Non è stata ancora digerita la normativa, in vigore dal lontano 1976, che riconosce il "danno economico e sociale" che "penalizza" le regioni e i paesi "oberati" dalla presenza militare e prevede l'indennizzo alla comunità per le servitù militari.
Per ben quattordici anni enti istituzionali e forze politiche hanno ignorato, o finto di ignorare, che pur essendo la Sardegna ai primi posti della graduatoria nazionale, il gravame delle servitù militari è marginale e la vessazione più dura è costituita dall'abnorme demanio militare e dal sequestro degli sterminati spazi aerei e marittimi. Solo nel 1990, con la l.104/90, i 24.000 ettari di demanio militare entrano nel computo del risarcimento danni facendo balzare la Sardegna al vertice della graduatoria degli indennizzi.

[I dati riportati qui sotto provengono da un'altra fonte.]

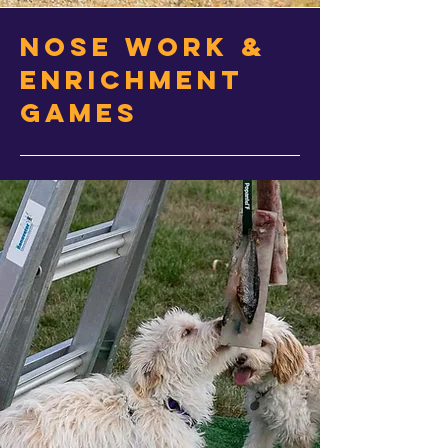
Nose work &
Enrichment
Games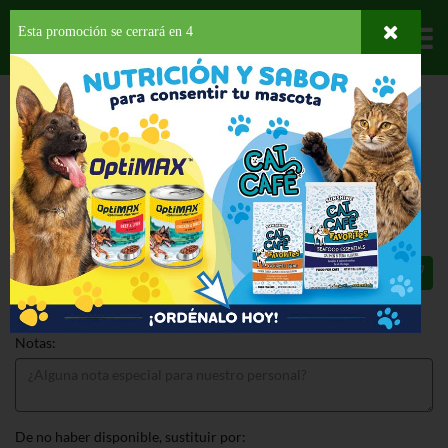
Esta promoción se cerrará en
3
Departamentos
HOME
HOGAR, SALUD Y BELLEZA
AUTOS Y BOTES
LIMPIEZA
CAR
FRESHNER BLACK ICE
CAR FRESHNER BLACK ICE 1 EA
$1.09
Total: $1.09
Notas:
De no haber disponible, sustituir por: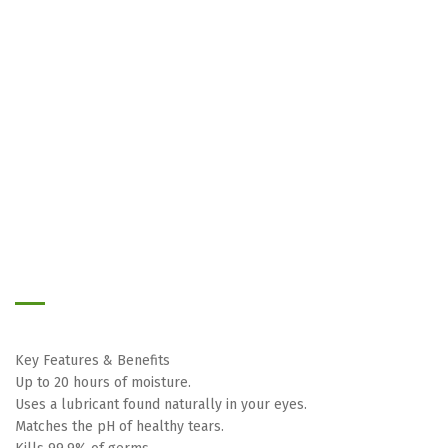
Skip
to
the
beginning
of
the
images
Key Features & Benefits
gallery
Up to 20 hours of moisture.
Uses a lubricant found naturally in your eyes.
Matches the pH of healthy tears.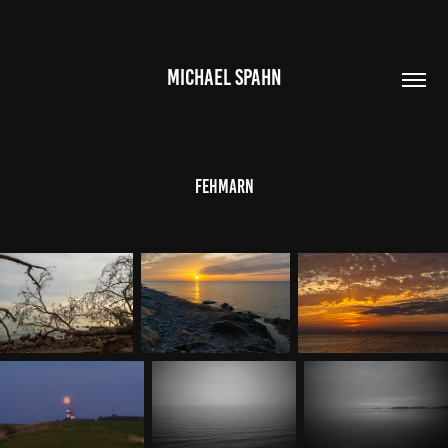
MICHAEL SPAHN
Fehmarn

Pare incredibile ma, fino al 1999, le forze politiche ed istituzionali, dai comuni alla Presidenza della Repubblica, "non si accorgono" della militarizzazione del mare sardo. Solo la lunga e vincente lotta dei pescatori del Sulcis costringe a prendere in considerazione il mare proibito e i danni subiti a causa della sottrazione delle risorse naturali. Con determinazione impone il riconoscimento del diritto al risarcimento danni, diritto che si fonda nei principi codificati nel lontano '76 dalla l.898 e ribaditi dalla l.104/90.

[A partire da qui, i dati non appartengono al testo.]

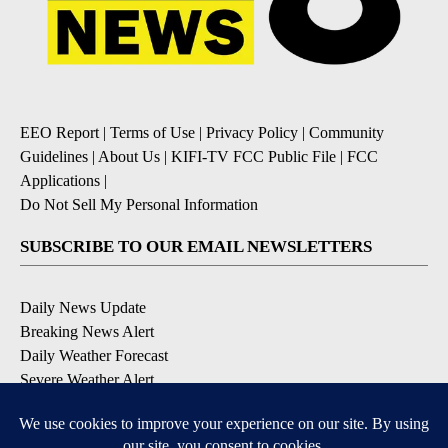
EEO Report
|
Terms of Use
|
Privacy Policy
|
Community
Guidelines
|
About Us
|
KIFI-TV FCC Public File
|
FCC
Applications
|
Do Not Sell My Personal Information
SUBSCRIBE TO OUR EMAIL NEWSLETTERS
Daily News Update
Breaking News Alert
Daily Weather Forecast
Severe Weather Alert
Contests and Promotions
DOWNLOAD OUR APPS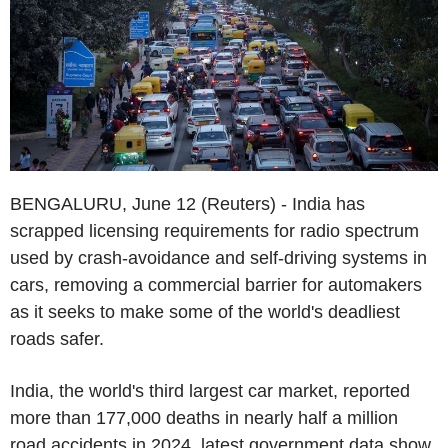
BENGALURU, June 12 (Reuters) - India has
scrapped licensing requirements for radio spectrum
used by crash-avoidance and self-driving systems in
cars, removing a commercial barrier for automakers
as it seeks to make some of the world's deadliest
roads safer.
India, the world's third largest car market, reported
more than 177,000 deaths in nearly half a million
road accidents in 2024, latest government data show.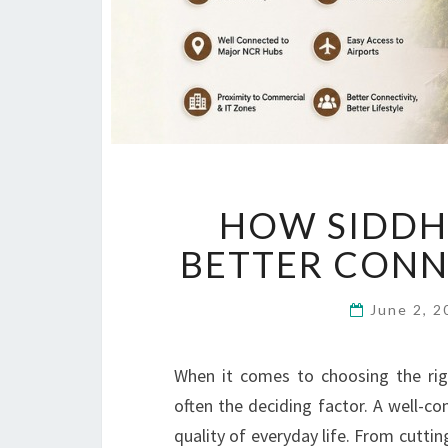
HOW SIDDH
BETTER CONN
June 2, 
When it comes to choosing the righ
often the deciding factor. A well-c
quality of everyday life. From cutt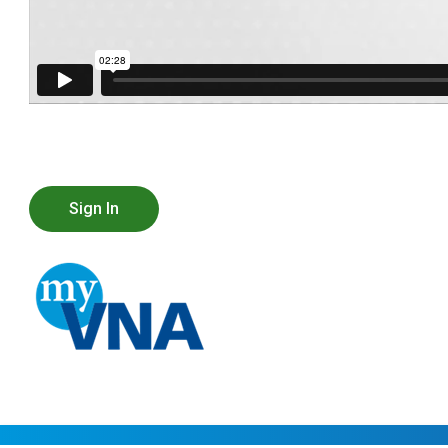
Sign In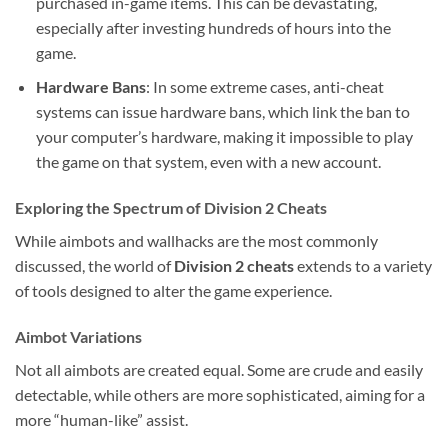
purchased in-game items. This can be devastating,
especially after investing hundreds of hours into the
game.
Hardware Bans
: In some extreme cases, anti-cheat
systems can issue hardware bans, which link the ban to
your computer’s hardware, making it impossible to play
the game on that system, even with a new account.
Exploring the Spectrum of Division 2 Cheats
While aimbots and wallhacks are the most commonly
discussed, the world of
Division 2 cheats
extends to a variety
of tools designed to alter the game experience.
Aimbot Variations
Not all aimbots are created equal. Some are crude and easily
detectable, while others are more sophisticated, aiming for a
more “human-like” assist.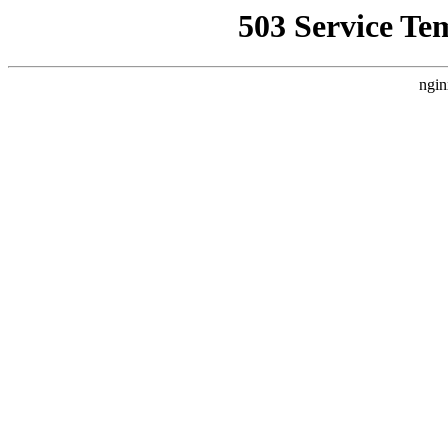
503 Service Te
ngin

Sulla spinta della lotta popolare il Consiglio Regionale denota sprazzi di attenzione al tema dei gravami militari che mortificano l'isola e vara un disegno legge da presentare in Parlamento. Non sappiamo in quale porto delle nebbie si sia incagliato.
Oggi, nel 2000, permane l'ostinazione a "non vedere" il cielo sardo "off limits" e a non prendere atto dei danni arrecati, non solo ai pescatori ma anche a tutta la popolazione, dalla militarizzazione degli enormi tratti di mare. Le zone interdette o pericolose per la navigazione aerea e marittima continuano a sfuggire alle forme di controllo democratico e non comportano l'obbligo dello Stato di indennizzare l'intera collettività per il danno subito in termini di restriz ioni e divieti alla navigazione da diporto, mancato sviluppo dei trasporti, orari assurdi dei traghetti Arbatax-Civitavecchia, voli radenti, inquinamento acustico, rischio etc. etc.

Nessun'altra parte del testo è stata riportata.